I pulled out my laptop, keeping my eyes glued to the screen…even though I didn’t have anything on it to look at. Somehow…I could still feel him staring, though, and every second made my skin tingle with a mixture of dread and anticipation and something I didn’t want to name.
The professor, a tall woman with sharp features, began talking, introducing herself as Professor Hendrick. “Welcome to History of the Roman Empire. If you’re here for an easy ride, you might as well leave now.” Her voice cut through the room, but I barely heard it. All I could feel was the weight of Parker’s gaze.
My pulse thudded in my chest, and it took everything I had to keep my breathing steady. A few other students had noticed, their eyes darting between us with interest, like there was something here they wanted to figure out.
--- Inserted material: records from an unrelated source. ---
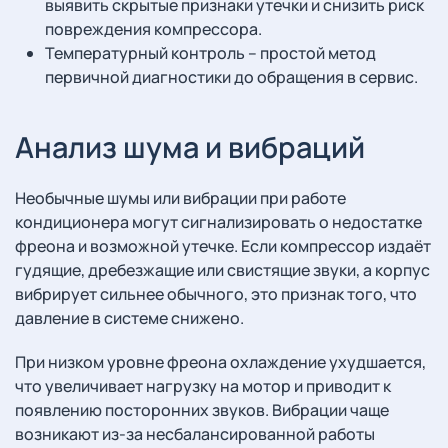
выявить скрытые признаки утечки и снизить риск
повреждения компрессора.
Температурный контроль – простой метод
первичной диагностики до обращения в сервис.
Анализ шума и вибраций
Необычные шумы или вибрации при работе
кондиционера могут сигнализировать о недостатке
фреона и возможной утечке. Если компрессор издаёт
гудящие, дребезжащие или свистящие звуки, а корпус
вибрирует сильнее обычного, это признак того, что
давление в системе снижено.
При низком уровне фреона охлаждение ухудшается,
что увеличивает нагрузку на мотор и приводит к
появлению посторонних звуков. Вибрации чаще
возникают из-за несбалансированной работы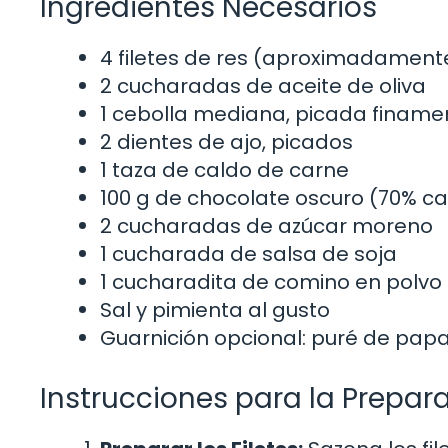
Ingredientes Necesarios
4 filetes de res (aproximadament
2 cucharadas de aceite de oliva
1 cebolla mediana, picada finame
2 dientes de ajo, picados
1 taza de caldo de carne
100 g de chocolate oscuro (70% c
2 cucharadas de azúcar moreno
1 cucharada de salsa de soja
1 cucharadita de comino en polvo
Sal y pimienta al gusto
Guarnición opcional: puré de pap
Instrucciones para la Prepar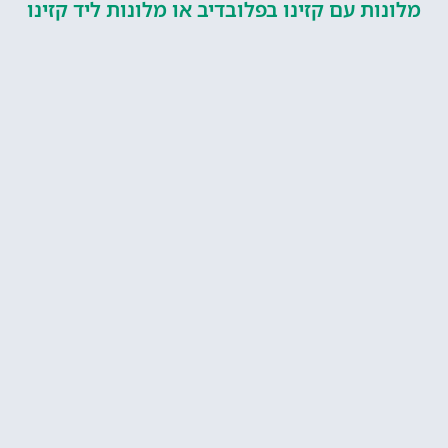
מלונות עם קזינו בפלובדיב או מלונות ליד קזינו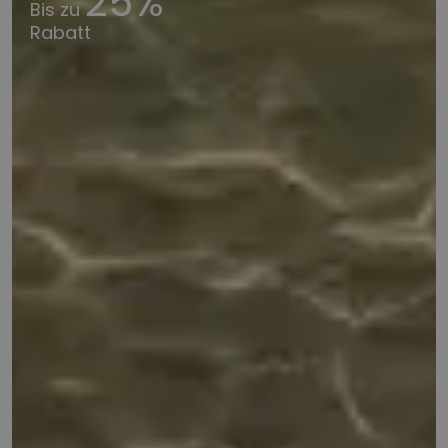
25%
Bis zu
Rabatt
I swallowed hard, shifting in my seat and gripping my pen until my knuckles turned white.
I forced myself to listen to the professor, catching snippets of what she was saying about expectations and midterms. But even then, the awareness of him didn’t fade. It was like he’d put me in a spotlight, and I couldn’t escape it.
I snuck another glance up and found him still watching, his blue eyes locked on me like he was trying to read every thought in my head. My heart did a strange, heavy flip, and I looked away so fast my neck hurt.
The last two years had been lonely. That was the only thing that could explain how I was reacting to a stranger. None of myfriends had wanted to deal with the sad girl that had lost her brother. They hadn’t known how to talk to me about anything…and so they’d just stopped talking to me altogether.
My mother had been so trapped in her grief over the death of her favorite child that her other child…the one that was still living…disappeared in her mind. We passed each other like shadows in the night, and I could count the conversations that I’d had with her on one hand over the past two years.
And Gray…well, I’d lived for his text messages, but if I was honest with myself…they’d been few and far between.
That loneliness had to be the explanation for why I was feeling so crazy right now because of a stranger, albeit a hot stranger, eyeing me.
I just wasn’t used to it.
“Mr. Davis, why don’t you introduce yourself to the class as our teaching assistant?” the Professor suddenly said.
And that got my attention.
I peeked up once…only to lock eyes with him again…and I immediately resumed studying the pencil marks etched into the top of my desk.
Parker started talking…and although a lot less articulate than I would have thought he’d be as a guy who probably had to talk in front of crowds all the time…his voice…fuck. It was deep, rich, a perfect mix of confidence and something rougher that made the air seem heavier. The sound of it vibrated in a way that sank right into my chest, making me feel it more than just hear it. It wasn’t just a voice; it was a presence. Low, commanding, with a hint of rasp that made my pulse quicken and my skin flush hot.
His words seemed to brush over my skin and leave a trail of awareness in its wake, heat pooling low in my stomach like a slow burn. It was as if his voice reached across the space between us and pulled me in, locking me in place whether I wanted it or not.
What the hell was wrong with me?
I only caught a few things that Professor Hendrick said for the rest of class…which was definitely a problem since I was pretty sure she’d given us our first assignment at the end. All I knew was that the second she said the words “Class dismissed,” I was out of my seat, grabbing my bag and hustling down the row as I tried not to trip on everyone else who seemed in no hurry to get out of class.
Maybe it was because they hadn’t been stared at all class by the hottest man alive.
It made a difference when you were the one doing the staring, I supposed.
I had made it two steps out the door and had proudly kept my eyes to myself the entire time, when I heard that voice—calling “hey” behind me.
Even though it didn’t make sense. I knew Parker Davis was calling after…me.
I turned around…and it felt a little like my heart might be breaking. Because now that I’d seen him up close, how was anyone, for the rest of my life, supposed to compare?
His lashes were thick and dark, no doubt the envy of every woman who swooned over him. The light from the windows in this hallway was catching on the sharp line of his jaw, the little flecks of gold in those electric-blue eyes. He was devastating, magnetic…perfect. The rough shadow of stubble on his face, the way his lips tilted in a half-smile—it all sent a wave of heat through me that had me barely able to hold myself together.
“Hey,” he said, simple and casual, but his voice carried that same low hum, like it held secrets meant only for me.
It was really bad that Iwantedthose secrets.
“Um—hi?” I managed, the word coming out softer than I wanted…and confused. My throat felt tight, like it was suddenly hard to breathe.
His gaze lingered, eyes scanning my face like he was trying to memorize every detail. The world seemed to narrow to just us, the noise of shuffling students, and slamming doors fading away. I felt hyper aware of everything—of how close he was—and how he smelled, like clean, masculine energy…with a hint of something darker. Or the way his presence seemed to fill every inch of space between us.
I crossed my arms in front of my chest, just in case my suddenly ridiculously hard nipples were poking through my bra and he could see.
“Did you need something?” I finally murmured, when we’d just been standing there gazing at each other for what seemed like an eternity.
He blinked, as if the sound of my voice had broken him out of a trance.